Creative Scotland, the public funding body, has announced that 116 organisations will receive a total of £33 million a year in funding between 2018 and 2021 as part of its Regular Funding Network.

The overall figures have remained stable since the previous 2015-18 round, with the majority of companies receiving stand-still funding. £7.6 million a year is allocated to theatre (up from £7.34 million) and £10.14 million for multi-artform venues and bodies, including the Edinburgh International Festival (down from £11.47 million).

Creative Scotland has made 100% cuts to 20 organisations. The majority of bodies removed from the regularly funded organisation status in the theatre sector are touring companies. Creative Scotland said this was an attempt to “shift the way the sector works”. It announced that a £2 million annual fund, ring-fenced for touring the performing arts, will come into effect in June 2018.

Of particular concern is the removal of RFO status from touring children’s companies Catherine Wheels and Visible Fictions. The Scottish Government has also designated 2018 as the Year of Young People.

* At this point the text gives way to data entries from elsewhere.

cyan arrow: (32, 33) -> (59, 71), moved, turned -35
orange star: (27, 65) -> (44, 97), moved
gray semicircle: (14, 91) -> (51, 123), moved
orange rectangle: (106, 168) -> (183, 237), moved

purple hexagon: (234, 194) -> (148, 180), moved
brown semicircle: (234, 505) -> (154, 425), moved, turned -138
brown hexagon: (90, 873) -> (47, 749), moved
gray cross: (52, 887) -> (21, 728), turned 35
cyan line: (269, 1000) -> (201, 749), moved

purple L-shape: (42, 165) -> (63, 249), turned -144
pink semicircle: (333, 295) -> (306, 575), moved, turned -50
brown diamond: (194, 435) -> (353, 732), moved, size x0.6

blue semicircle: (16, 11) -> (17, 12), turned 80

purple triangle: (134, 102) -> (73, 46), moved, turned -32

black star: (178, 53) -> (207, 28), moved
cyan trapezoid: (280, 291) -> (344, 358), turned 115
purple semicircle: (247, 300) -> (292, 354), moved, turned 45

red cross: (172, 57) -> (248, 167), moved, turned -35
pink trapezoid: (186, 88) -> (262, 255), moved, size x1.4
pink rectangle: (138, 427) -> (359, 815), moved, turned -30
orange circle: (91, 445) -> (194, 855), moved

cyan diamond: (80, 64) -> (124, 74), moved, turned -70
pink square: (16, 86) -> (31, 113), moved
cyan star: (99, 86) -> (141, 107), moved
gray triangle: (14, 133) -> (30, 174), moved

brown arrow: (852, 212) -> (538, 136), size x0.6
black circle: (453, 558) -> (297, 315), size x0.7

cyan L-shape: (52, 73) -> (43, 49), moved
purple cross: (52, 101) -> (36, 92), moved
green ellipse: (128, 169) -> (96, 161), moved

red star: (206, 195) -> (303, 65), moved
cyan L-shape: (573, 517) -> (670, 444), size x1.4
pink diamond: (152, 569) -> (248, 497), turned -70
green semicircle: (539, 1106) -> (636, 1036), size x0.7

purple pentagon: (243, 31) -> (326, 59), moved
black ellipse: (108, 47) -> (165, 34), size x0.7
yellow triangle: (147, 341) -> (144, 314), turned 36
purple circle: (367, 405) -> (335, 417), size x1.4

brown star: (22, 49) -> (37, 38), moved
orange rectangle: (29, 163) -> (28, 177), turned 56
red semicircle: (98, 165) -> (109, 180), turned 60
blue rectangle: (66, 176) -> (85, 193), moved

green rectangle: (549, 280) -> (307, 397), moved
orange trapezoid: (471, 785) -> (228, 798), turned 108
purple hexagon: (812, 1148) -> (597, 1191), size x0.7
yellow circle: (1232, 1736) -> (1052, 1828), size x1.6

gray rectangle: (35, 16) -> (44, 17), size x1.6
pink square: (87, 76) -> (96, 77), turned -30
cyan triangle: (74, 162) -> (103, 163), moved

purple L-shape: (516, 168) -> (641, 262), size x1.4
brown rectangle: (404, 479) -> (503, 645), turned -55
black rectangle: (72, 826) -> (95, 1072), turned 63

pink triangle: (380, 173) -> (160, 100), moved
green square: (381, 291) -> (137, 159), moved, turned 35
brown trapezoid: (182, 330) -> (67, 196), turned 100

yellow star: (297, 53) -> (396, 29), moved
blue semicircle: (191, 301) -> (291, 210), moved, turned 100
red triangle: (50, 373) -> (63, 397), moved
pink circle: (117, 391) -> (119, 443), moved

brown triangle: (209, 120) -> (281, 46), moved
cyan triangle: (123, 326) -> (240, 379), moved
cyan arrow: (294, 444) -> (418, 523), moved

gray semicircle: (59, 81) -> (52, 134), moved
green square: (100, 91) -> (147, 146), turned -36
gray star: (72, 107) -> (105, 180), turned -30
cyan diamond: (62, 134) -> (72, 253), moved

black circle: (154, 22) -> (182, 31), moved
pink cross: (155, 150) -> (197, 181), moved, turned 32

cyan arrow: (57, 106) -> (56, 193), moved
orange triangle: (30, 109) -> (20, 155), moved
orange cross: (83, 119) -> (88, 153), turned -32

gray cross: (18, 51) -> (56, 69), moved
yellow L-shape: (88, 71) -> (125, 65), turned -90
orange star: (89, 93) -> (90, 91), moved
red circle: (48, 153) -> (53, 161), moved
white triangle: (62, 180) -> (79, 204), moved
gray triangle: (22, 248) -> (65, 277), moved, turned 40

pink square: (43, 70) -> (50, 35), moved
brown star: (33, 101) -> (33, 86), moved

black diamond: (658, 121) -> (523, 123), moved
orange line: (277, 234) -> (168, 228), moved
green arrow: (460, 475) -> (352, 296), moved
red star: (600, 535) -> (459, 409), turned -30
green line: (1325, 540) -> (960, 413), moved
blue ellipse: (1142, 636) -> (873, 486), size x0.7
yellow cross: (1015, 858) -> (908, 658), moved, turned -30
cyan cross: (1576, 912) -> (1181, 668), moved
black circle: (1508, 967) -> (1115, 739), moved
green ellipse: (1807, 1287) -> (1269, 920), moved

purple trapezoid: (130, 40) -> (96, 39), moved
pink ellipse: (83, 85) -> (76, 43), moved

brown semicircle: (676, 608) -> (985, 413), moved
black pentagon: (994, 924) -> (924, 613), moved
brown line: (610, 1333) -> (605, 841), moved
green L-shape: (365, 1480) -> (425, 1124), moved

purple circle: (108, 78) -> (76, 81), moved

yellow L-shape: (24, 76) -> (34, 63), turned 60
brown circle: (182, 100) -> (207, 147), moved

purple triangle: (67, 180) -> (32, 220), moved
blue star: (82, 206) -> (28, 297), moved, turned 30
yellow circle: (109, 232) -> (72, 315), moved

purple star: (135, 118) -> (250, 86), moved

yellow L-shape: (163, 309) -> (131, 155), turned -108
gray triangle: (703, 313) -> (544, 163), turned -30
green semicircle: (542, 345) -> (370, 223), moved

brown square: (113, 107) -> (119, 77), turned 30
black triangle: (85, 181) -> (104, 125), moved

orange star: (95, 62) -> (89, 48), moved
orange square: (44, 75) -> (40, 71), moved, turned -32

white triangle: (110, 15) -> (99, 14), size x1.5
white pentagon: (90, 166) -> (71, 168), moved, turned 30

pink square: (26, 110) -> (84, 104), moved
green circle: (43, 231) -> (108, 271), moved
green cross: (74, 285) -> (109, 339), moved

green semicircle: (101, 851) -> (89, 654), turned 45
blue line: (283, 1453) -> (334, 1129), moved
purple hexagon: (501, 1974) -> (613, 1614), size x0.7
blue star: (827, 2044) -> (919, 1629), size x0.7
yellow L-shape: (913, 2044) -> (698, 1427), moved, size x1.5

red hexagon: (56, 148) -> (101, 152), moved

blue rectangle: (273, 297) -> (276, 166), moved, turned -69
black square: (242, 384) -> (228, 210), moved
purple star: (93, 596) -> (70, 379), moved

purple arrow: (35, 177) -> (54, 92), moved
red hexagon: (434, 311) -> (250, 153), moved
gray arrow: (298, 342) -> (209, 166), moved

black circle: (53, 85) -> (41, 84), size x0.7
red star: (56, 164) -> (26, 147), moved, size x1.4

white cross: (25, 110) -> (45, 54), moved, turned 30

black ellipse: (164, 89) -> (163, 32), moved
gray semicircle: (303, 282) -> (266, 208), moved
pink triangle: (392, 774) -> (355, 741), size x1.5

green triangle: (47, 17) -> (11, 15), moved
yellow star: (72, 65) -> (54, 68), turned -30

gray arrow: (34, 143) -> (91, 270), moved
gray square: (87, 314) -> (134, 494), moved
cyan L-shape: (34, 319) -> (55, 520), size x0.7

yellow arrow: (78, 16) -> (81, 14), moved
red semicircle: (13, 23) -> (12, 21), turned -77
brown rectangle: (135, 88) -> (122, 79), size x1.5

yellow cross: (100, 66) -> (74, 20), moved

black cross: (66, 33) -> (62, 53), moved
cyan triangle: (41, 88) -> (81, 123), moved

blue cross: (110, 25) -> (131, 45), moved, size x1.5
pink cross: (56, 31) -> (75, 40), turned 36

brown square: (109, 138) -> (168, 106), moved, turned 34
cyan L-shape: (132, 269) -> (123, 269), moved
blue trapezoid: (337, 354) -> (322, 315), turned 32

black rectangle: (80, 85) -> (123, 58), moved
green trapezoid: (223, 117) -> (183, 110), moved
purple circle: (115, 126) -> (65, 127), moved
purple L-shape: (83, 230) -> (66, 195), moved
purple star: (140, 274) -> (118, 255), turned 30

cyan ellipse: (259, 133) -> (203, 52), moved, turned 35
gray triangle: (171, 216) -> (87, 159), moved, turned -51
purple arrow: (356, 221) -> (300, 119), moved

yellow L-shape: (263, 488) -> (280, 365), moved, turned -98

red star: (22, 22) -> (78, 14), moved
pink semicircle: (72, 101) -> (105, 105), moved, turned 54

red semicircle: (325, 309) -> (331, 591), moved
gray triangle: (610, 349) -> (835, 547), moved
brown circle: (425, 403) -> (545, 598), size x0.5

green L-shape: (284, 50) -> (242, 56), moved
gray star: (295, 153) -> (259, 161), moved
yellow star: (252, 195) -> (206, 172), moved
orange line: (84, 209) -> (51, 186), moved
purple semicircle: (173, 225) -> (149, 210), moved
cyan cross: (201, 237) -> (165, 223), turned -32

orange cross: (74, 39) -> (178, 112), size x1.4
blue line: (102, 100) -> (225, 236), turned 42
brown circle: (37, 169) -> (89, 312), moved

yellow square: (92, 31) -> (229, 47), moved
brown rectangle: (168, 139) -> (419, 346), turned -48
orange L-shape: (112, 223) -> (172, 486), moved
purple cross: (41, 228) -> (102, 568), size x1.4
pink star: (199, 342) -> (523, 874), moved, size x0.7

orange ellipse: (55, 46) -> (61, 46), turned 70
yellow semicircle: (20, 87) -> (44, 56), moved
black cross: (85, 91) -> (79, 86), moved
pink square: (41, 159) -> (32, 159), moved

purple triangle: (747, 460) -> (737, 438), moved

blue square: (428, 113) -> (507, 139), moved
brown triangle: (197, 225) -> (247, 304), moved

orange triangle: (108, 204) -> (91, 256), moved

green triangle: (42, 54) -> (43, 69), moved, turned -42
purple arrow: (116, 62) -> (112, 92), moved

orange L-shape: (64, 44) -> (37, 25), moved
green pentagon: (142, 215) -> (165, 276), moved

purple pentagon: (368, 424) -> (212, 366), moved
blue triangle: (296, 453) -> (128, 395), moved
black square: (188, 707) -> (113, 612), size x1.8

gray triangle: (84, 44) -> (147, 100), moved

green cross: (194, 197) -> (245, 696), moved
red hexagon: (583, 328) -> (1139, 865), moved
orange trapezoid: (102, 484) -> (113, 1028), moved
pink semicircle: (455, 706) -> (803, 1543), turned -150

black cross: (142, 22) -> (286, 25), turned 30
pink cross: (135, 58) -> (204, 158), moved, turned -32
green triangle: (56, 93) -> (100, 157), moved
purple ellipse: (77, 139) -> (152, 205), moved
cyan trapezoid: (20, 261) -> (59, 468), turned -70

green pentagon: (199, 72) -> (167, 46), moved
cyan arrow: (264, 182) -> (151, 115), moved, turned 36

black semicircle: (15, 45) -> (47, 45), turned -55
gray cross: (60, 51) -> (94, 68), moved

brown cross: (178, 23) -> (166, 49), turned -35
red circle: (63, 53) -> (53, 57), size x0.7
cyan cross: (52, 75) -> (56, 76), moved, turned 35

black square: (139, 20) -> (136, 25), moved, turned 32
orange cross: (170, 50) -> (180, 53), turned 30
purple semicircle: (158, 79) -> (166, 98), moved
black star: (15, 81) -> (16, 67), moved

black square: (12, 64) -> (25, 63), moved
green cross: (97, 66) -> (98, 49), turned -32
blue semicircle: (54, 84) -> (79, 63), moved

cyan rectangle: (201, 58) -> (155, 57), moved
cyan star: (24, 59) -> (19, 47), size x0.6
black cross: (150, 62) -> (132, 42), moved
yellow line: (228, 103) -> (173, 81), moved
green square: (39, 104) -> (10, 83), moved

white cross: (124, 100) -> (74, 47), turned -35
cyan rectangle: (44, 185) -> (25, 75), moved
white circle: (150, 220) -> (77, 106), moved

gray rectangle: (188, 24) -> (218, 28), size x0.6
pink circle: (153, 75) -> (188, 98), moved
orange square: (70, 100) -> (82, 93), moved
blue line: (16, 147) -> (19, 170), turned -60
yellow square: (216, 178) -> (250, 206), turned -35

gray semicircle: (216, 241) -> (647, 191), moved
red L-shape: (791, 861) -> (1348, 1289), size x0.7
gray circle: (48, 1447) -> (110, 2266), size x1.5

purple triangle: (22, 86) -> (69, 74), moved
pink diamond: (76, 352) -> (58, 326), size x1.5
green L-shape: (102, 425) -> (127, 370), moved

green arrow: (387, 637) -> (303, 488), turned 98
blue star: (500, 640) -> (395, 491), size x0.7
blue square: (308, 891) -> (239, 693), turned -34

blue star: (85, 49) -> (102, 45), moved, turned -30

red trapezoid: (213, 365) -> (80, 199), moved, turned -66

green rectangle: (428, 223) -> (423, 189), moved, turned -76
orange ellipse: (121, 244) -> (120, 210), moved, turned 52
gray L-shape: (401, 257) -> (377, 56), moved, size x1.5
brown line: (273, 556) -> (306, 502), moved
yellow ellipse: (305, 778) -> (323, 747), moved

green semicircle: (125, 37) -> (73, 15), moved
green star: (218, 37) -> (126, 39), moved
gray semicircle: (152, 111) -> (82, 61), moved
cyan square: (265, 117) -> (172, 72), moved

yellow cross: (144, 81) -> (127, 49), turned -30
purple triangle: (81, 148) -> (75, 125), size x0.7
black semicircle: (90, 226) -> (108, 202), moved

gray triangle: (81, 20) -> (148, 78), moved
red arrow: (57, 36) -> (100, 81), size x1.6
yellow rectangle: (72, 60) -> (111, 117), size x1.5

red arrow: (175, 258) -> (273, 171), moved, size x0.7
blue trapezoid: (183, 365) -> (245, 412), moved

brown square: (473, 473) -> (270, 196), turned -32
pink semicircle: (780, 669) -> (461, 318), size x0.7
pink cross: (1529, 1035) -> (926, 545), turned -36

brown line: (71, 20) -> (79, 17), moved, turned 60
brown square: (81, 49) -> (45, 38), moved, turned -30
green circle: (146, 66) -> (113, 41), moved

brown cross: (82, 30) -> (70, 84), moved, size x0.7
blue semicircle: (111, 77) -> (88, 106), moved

A spokeswoman for Catherine Wheels said: “We are being penalised for our success. We are nationally and internationally renowned for critically-acclaimed artist-led work. Work that creatively engages and inspires young people. We are instrumental in supporting artists and organisations’ development. This work can only happen with consistent funding.”

Catherine Wheels production Hansel and Gretel. Photo: Peter Dibdin
Catherine Wheels production Hansel and Gretel. Photo: Peter Dibdin

She added: “Scotland is the the only country in Europe without a regularly funded children’s theatre company. This is an embarrassment for a progressive nation.”

Paul Fitzpatrick, director of Imaginate, the promotional and development body for Scottish children’s theatre, described the cuts as a “huge blow for the sector.”

He said: “These companies have helped build Scotland’s reputation for excellence in the young audience sector. They are being put in a position where they will struggle to create work.”

Also cut were Birds of Paradise and Lung Ha, the only two companies making theatre by disabled artists. BoP has an advocacy and training role besides its theatre making. However, Solar Bear, which makes theatre with, by and for the D/deaf community, has been added to the network.

Of the non-touring companies Ayr Gaiety, which had a third of its local council funding cut in March 2017 causing its owners to fear closure, will now lose out on £75,000 a year from Creative Scotland.

Also cut is the Edinburgh Festival Fringe Society, although its removal from RFO status will effect only 5% of its total income.

Laura Mackenzie-Stuart, Creative Scotland’s head of theatre, said it has been talking with the theatre community through the Federation of Scottish Theatre about the problems of touring theatre in Scotland.

“We have been working on it with the FST and we haven’t finalised the details. It is not helpful, when looking at getting a sector to shift the way it works, to set up a system that perpetuates an old way of working,” she said.

Chief executive Janet Archer added: “We have announced our intention to open a £2 million fund in June this year. We have been discussing what that fund should be with the FST, but we are not in a position to say what it is.”